We’ve seen more glimpses of that McCrory lately. His response to Hurricane Matthew and its aftermath was both strong and compassionate. He was the leader the state needed, including this week in following through on relief so many North Carolinians desperately need.
Now North Carolina needs McCrory to lead again. He knows that limiting the next governor’s power, as Republicans are attempting this week, is wrong. As governor, he fought the legislature’s attempt to steal his appointing authority to key N.C. commissions, eventually winning in the N.C. Supreme Court earlier this year. He should veto all new attempts to weaken the office he’s about to leave.
Will doing so change McCrory’s legacy? Probably not. And any veto he makes might fall in an override vote – a fear that’s caused McCrory to bow to Republicans in the past.

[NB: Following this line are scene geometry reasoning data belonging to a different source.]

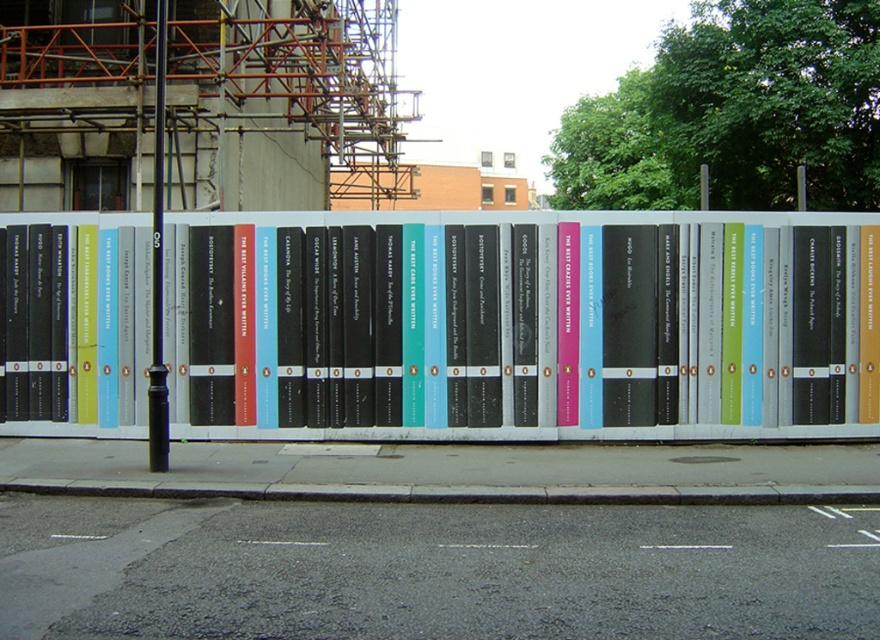 Question: Does gray concrete curb at lower center appear under black metal pole at center?

Choices:
 (A) yes
 (B) no

Answer: (A)

Question: Can you confirm if gray concrete curb at lower center is positioned below black metal pole at center?

Choices:
 (A) no
 (B) yes

Answer: (B)

Question: Can you confirm if metallic bookshelf at center is smaller than black metal pole at center?

Choices:
 (A) no
 (B) yes

Answer: (A)

Question: Which of the following is the closest to the observer?

Choices:
 (A) gray concrete curb at lower center
 (B) black metal pole at center
 (C) metallic bookshelf at center

Answer: (A)

Question: Estimate the real-world distances between objects in this image. Which object is farther from the black metal pole at center?

Choices:
 (A) metallic bookshelf at center
 (B) gray concrete curb at lower center

Answer: (B)

Question: Among these objects, which one is farthest from the camera?

Choices:
 (A) metallic bookshelf at center
 (B) gray concrete curb at lower center

Answer: (A)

But North Carolina has learned plenty these last four years the damage that can be done when one party – any party – accumulates too much power. That’s been on display once again this week, perhaps more brazenly, and dangerously, than ever.
People have noticed, fortunately.
— Patsy Sibley (@PatsySibley) December 15, 2016
Incoming governor Roy Cooper warns that the substance of these bills are horrible:
“Most people might think this is a partisan power grab, but it’s really more ominous,” Cooper said at a news conference.
House Bill 17, which was introduced Wednesday night and was moving through committees on Thursday, does the following:
- It reduces the number of exempt positions under Cooper’s supervision from 1,500 to 300. Exempt positions are those that a governor can hire or fire at will, either because they are managers or because their job is somewhat political in nature. Although former Gov. Bev Perdue had roughly 500 such positions under her control, GOP lawmakers gave Gov. Pat McCrory 1,500 to work with.
- It removes gubernatorial appointments to the various boards of trustees that run each campus in the University of North Carolina system. Those appointments would be would be transferred to the General Assembly.
- It requires Senate confirmation for gubernatorial cabinet appointments. Although the state constitution allows this, the legislature hasn’t exercised this power in recent memory.
Cooper said the proposal “is really about hurting public education, working families, state employees, health care and clean air and water.”
Putting the legislative thumb on his appointments for the Revenue and Commerce departments would encourages more corporate tax cuts and loopholes, he said. Likewise, renewable energy efforts and rules for clean air and water would be hurt by requiring Senate approval of the environmental secretary, he said.
“We don’t look great to the people of North Carolina or to the rest of the country when laws are passed hastily with little discussion in the middle of the night,” he said.
He cited House Bill 2, the law limiting LGBT rights that lawmakers passed in a one-day emergency session in March, as an example of the damage created by last-minute legislating. Business expansions, concerts, athletic events and conventions have been moved out of North Carolina as a result of the law.
“I will use all of our tools … to lead this state in the right direction,” Cooper said, including possible litigation to overturn legislation.
“If I believe that laws passed by the legislature hurt working families and are unconstitutional, they will see me in court – and they don’t have a very good track record there,” he said.
This last-minute legislation is a Republican tactic, one of many seen around the country, where the GOP tries to gain political control through means other than popular vote (gerrymandering being another). Forget about winning over people by the strength of your ideas with these guys.